La pandemia “ha interrotto i servizi di salute mentale nel 93% dei paesi del mondo” proprio mentre la domanda di questi servizi “è in aumento”. Lo rivela un sondaggio dell’Organizzazione Mondiale della Sanità (Oms) condotto su 130 paesi che mostra “l’impatto devastante del Covid-19 sull’accesso ai servizi di salute mentale e sottolinea l’urgente necessità di più finanziamenti”. L’indagine è stata pubblicata in vista del 10 ottobre, Giornata Mondiale della Salute Mentale, ed è stata condotta da giugno ad agosto 2020 nelle sei regioni dell’Oms.

Interruzione dei servizi nel mondo
I risultati evidenziano come oltre il 60% dei paesi ha segnalato interruzioni dei servizi di salute mentale per persone vulnerabili, inclusi bambini e adolescenti, anziani e donne che necessitano di aiuto prima o dopo il parto. Il 67% ha riscontrato interruzioni nella psicoterapia, il 45% al trattamento per la dipendenza da oppioidi. Il 35% ha segnalato interruzioni degli interventi di emergenza, compresi quelli per sindromi da astinenza e delirio. Il 30% ha avuto interruzioni nell’accesso ai farmaci per disturbi mentali.

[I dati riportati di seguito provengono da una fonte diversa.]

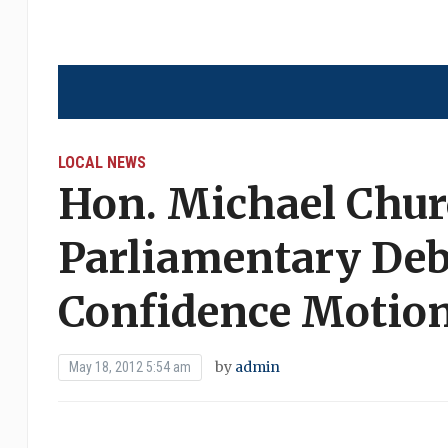
LOCAL NEWS
Hon. Michael Chur
Parliamentary Deb
Confidence Motio
by
admin
May 18, 2012 5:54 am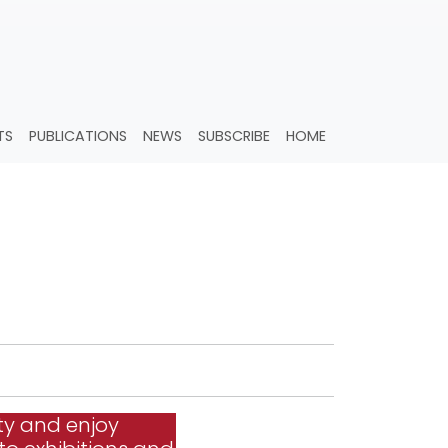
TS
PUBLICATIONS
NEWS
SUBSCRIBE
HOME
ty and enjoy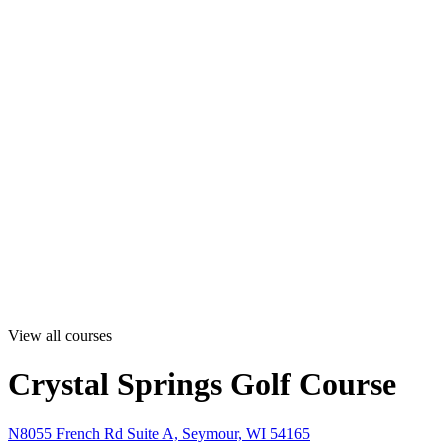
View all courses
Crystal Springs Golf Course
N8055 French Rd Suite A, Seymour, WI 54165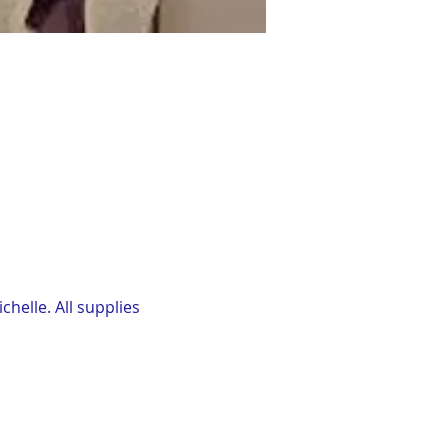
elle. All supplies 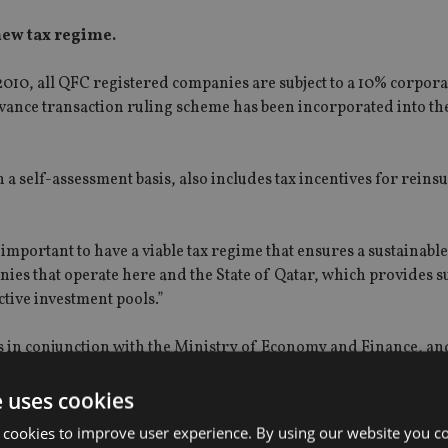
new tax regime.
010, all QFC registered companies are subject to a 10% corporat
advance transaction ruling scheme has been incorporated into th
 self-assessment basis, also includes tax incentives for reins
 important to have a viable tax regime that ensures a sustainab
nies that operate here and the State of Qatar, which provides 
ctive investment pools.”
s in conjunction with the Ministry of Economy and Finance, an
a statement, and replaces the temporary tax holiday which ended
e uses cookies
 cookies to improve user experience. By using our website you co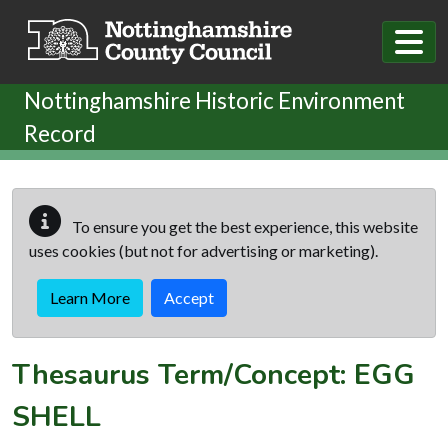
Skip to main content
Nottinghamshire Historic Environment
Record
To ensure you get the best experience, this website
uses cookies (but not for advertising or marketing).
Learn More
Accept
Thesaurus Term/Concept: EGG
SHELL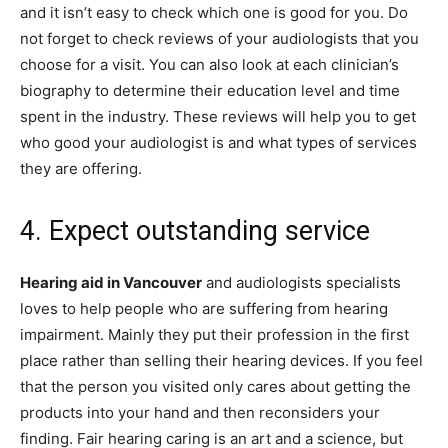
and it isn’t easy to check which one is good for you. Do
not forget to check reviews of your audiologists that you
choose for a visit. You can also look at each clinician’s
biography to determine their education level and time
spent in the industry. These reviews will help you to get
who good your audiologist is and what types of services
they are offering.
4. Expect outstanding service
Hearing aid in Vancouver
and audiologists specialists
loves to help people who are suffering from hearing
impairment. Mainly they put their profession in the first
place rather than selling their hearing devices. If you feel
that the person you visited only cares about getting the
products into your hand and then reconsiders your
finding. Fair hearing caring is an art and a science, but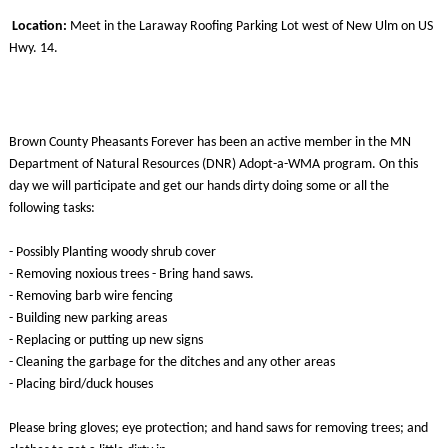
Location:
Meet in the Laraway Roofing Parking Lot west of New Ulm on US
Hwy. 14.
Brown County Pheasants Forever has been an active member in the MN
Department of Natural Resources (DNR) Adopt-a-WMA program. On this
day we will participate and get our hands dirty doing some or all the
following tasks:
- Possibly Planting woody shrub cover
- Removing noxious trees - Bring hand saws.
- Removing barb wire fencing
- Building new parking areas
- Replacing or putting up new signs
- Cleaning the garbage for the ditches and any other areas
- Placing bird/duck houses
Please bring gloves; eye protection; and hand saws for removing trees; and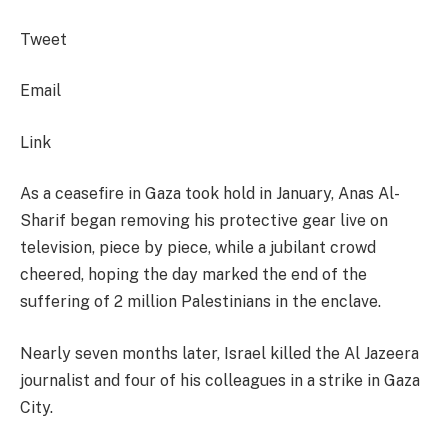
Tweet
Email
Link
As a ceasefire in Gaza took hold in January, Anas Al-
Sharif began removing his protective gear live on
television, piece by piece, while a jubilant crowd
cheered, hoping the day marked the end of the
suffering of 2 million Palestinians in the enclave.
Nearly seven months later, Israel killed the Al Jazeera
journalist and four of his colleagues in a strike in Gaza
City.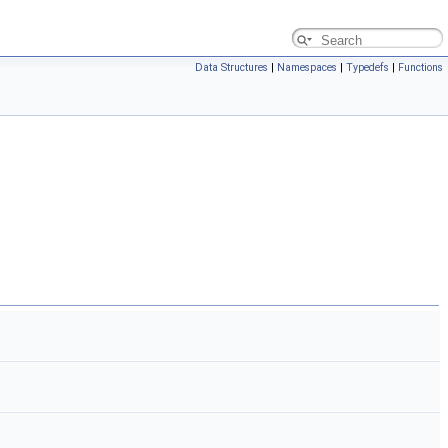
Data Structures
|
Namespaces
|
Typedefs
|
Functions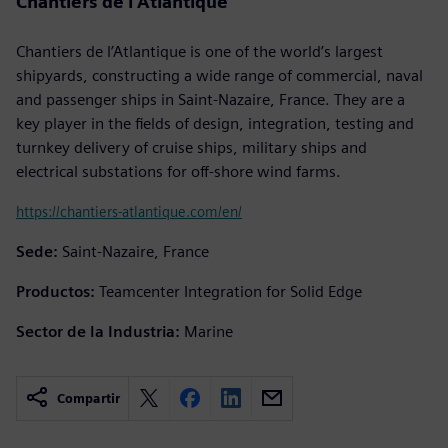
Chantiers de l’Atlantique
Chantiers de l’Atlantique is one of the world’s largest
shipyards, constructing a wide range of commercial, naval
and passenger ships in Saint-Nazaire, France. They are a
key player in the fields of design, integration, testing and
turnkey delivery of cruise ships, military ships and
electrical substations for off-shore wind farms.
https://chantiers-atlantique.com/en/
Sede:
Saint-Nazaire, France
Productos:
Teamcenter Integration for Solid Edge
Sector de la Industria:
Marine
Compartir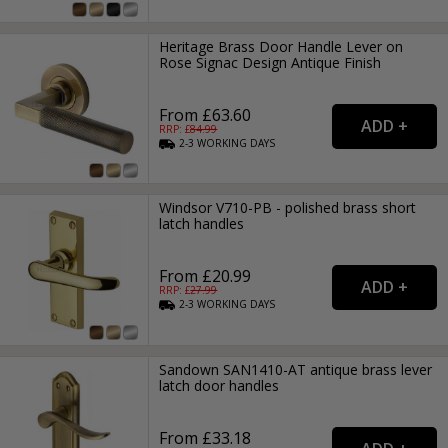
Heritage Brass Door Handle Lever on
Rose Signac Design Antique Finish
From £63.60
RRP: £
84.99
2-3
WORKING
DAYS
Windsor V710-PB - polished brass short
latch handles
From £20.99
RRP: £
27.99
2-3
WORKING
DAYS
Sandown SAN1410-AT antique brass lever
latch door handles
From £33.18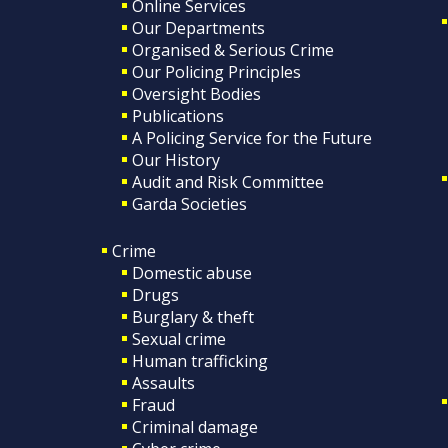
Online Services
Our Departments
Organised & Serious Crime
Our Policing Principles
Oversight Bodies
Publications
A Policing Service for the Future
Our History
Audit and Risk Committee
Garda Societies
Crime
Domestic abuse
Drugs
Burglary & theft
Sexual crime
Human trafficking
Assaults
Fraud
Criminal damage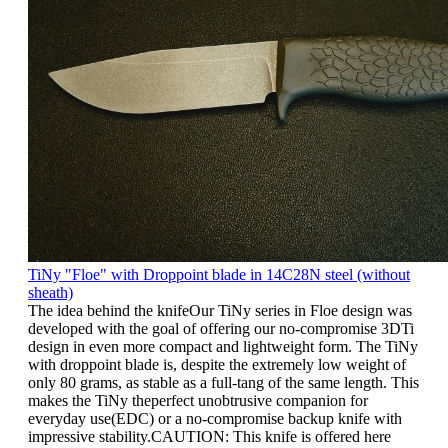
TiNy "Floe" with Droppoint blade in 14C28N steel (without
sheath)
The idea behind the knifeOur TiNy series in Floe design was
developed with the goal of offering our no-compromise 3DTi
design in even more compact and lightweight form. The TiNy
with droppoint blade is, despite the extremely low weight of
only 80 grams, as stable as a full-tang of the same length. This
makes the TiNy theperfect unobtrusive companion for
everyday use(EDC) or a no-compromise backup knife with
impressive stability.CAUTION: This knife is offered here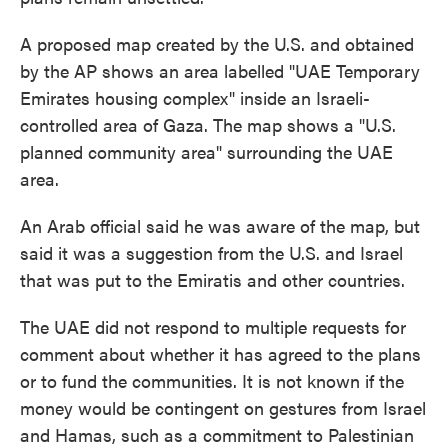
A proposed map created by the U.S. and obtained
by the AP shows an area labelled "UAE Temporary
Emirates housing complex" inside an Israeli-
controlled area of Gaza. The map shows a "U.S.
planned community area" surrounding the UAE
area.
An Arab official said he was aware of the map, but
said it was a suggestion from the U.S. and Israel
that was put to the Emiratis and other countries.
The UAE did not respond to multiple requests for
comment about whether it has agreed to the plans
or to fund the communities. It is not known if the
money would be contingent on gestures from Israel
and Hamas, such as a commitment to Palestinian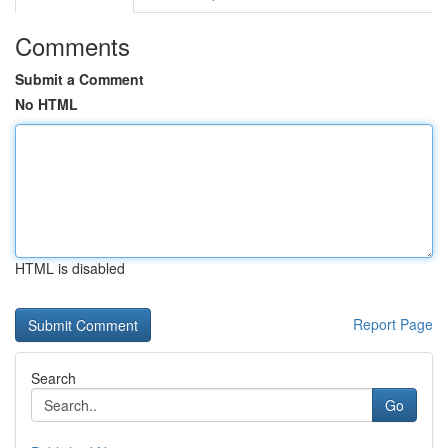
Comments
Submit a Comment
No HTML
HTML is disabled
Report Page
Search
Go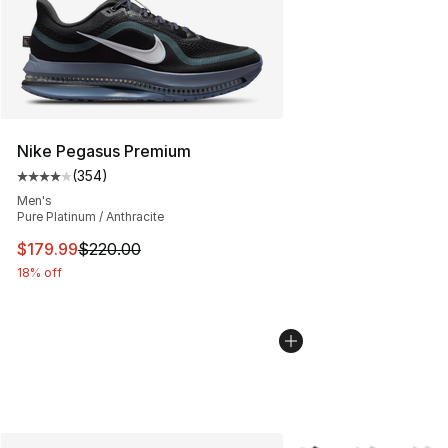
Nike Pegasus Premium
(
354
)
Average customer rating - [4 out of 5 stars], 354 revie
Men's
Pure Platinum / Anthracite
This item is on sale. Price dropped from $220.00 to $17
$179.99
$220.00
18% off
More Colors Availabl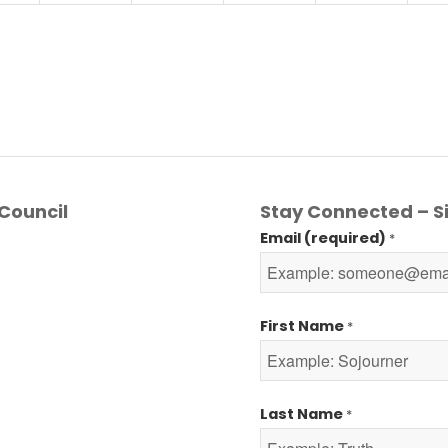
Council
Stay Connected – Si
Email (required)
*
First Name
*
Last Name
*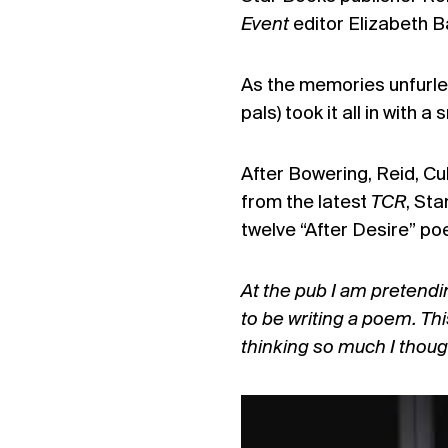
Event
editor Elizabeth 
As the memories unfurled
pals) took it all in with 
After Bowering, Reid, Cu
from the latest
TCR
, Sta
twelve “After Desire” po
At the pub I am pretendin
to be writing a poem. This
thinking so much I thought 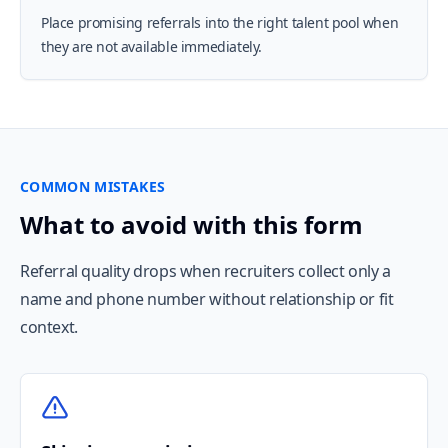
Place promising referrals into the right talent pool when
they are not available immediately.
COMMON MISTAKES
What to avoid with this form
Referral quality drops when recruiters collect only a
name and phone number without relationship or fit
context.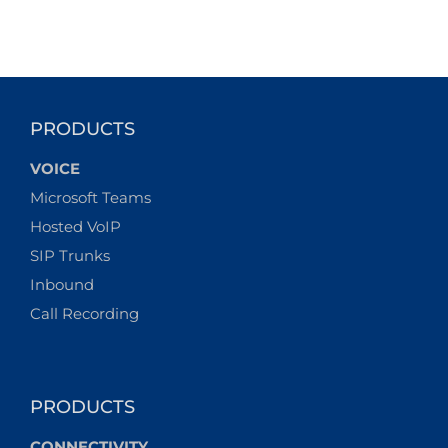
PRODUCTS
VOICE
Microsoft Teams
Hosted VoIP
SIP Trunks
Inbound
Call Recording
PRODUCTS
CONNECTIVITY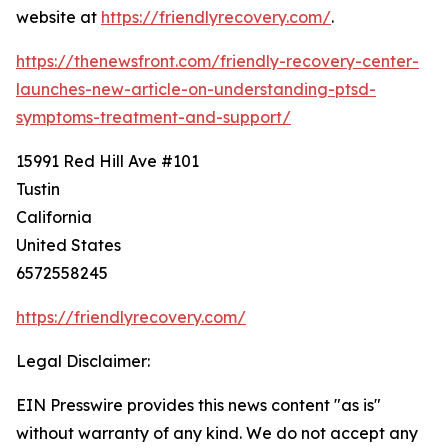
website at
https://friendlyrecovery.com/
.
https://thenewsfront.com/friendly-recovery-center-
launches-new-article-on-understanding-ptsd-
symptoms-treatment-and-support/
15991 Red Hill Ave #101
Tustin
California
United States
6572558245
https://friendlyrecovery.com/
Legal Disclaimer:
EIN Presswire provides this news content "as is"
without warranty of any kind. We do not accept any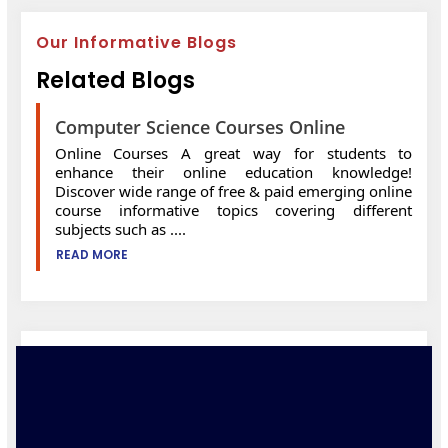
Our Informative Blogs
Related Blogs
Computer Science Courses Online
Online Courses A great way for students to
enhance their online education knowledge!
Discover wide range of free & paid emerging online
course informative topics covering different
subjects such as ....
READ MORE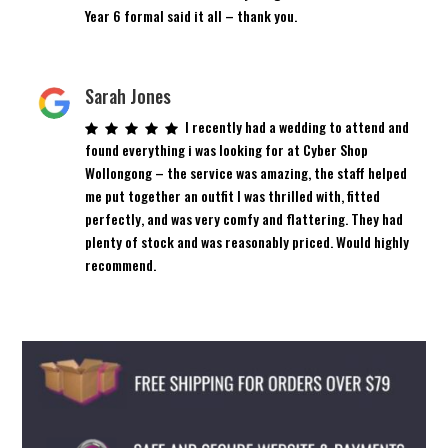
Year 6 formal said it all – thank you.
Sarah Jones
I recently had a wedding to attend and
found everything i was looking for at Cyber Shop
Wollongong – the service was amazing, the staff helped
me put together an outfit I was thrilled with, fitted
perfectly, and was very comfy and flattering. They had
plenty of stock and was reasonably priced. Would highly
recommend.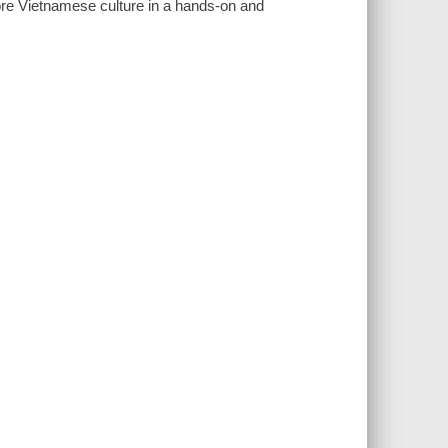
lore Vietnamese culture in a hands-on and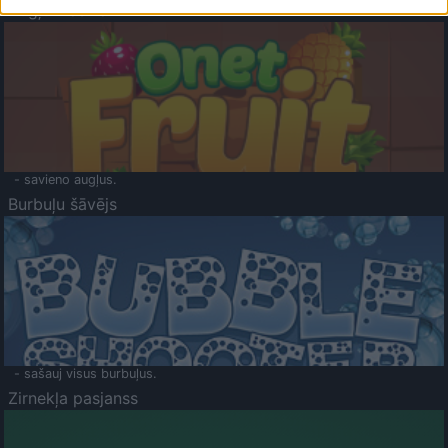
Augļu klasika
- savieno augļus.
Burbuļu šāvējs
- sašauj visus burbuļus.
Zirnekļa pasjanss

Investire con la salute mentale: un trilione di dollari di produttività
Coloro che investono nella salute mentale, ricorda l’Oms in una nota, “ne raccoglieranno i frutti: quasi 1 trilione di dollari di produttività, infatti, vengono persi ogni anno nel mondo a causa di depressione e ansia”. Eppure da tempo questo settore è vittima di un “sottofinanziamento cronico”. “Già prima della pandemia, i paesi spendevano meno del 2% dei loro budget sanitari nazionali per la salute mentale e lottavano per soddisfare i bisogni delle loro popolazioni”. Ora il quadro sta peggiorando velocemente.

Il Covid aumenta la domande dei servizi
Il coronavirus, conclude l’Oms, “sta aumentando la domanda di servizi di salute mentale. Il lutto, l’isolamento, la perdita di reddito e la paura stanno innescando condizioni di salute mentale o esacerbando quelle esistenti. Molte persone potrebbero affrontare un aumento del consumo di alcol e droghe, insonnia e ansia. Inoltre, lo stesso Covid-19 può portare a complicazioni neurologiche e mentali”.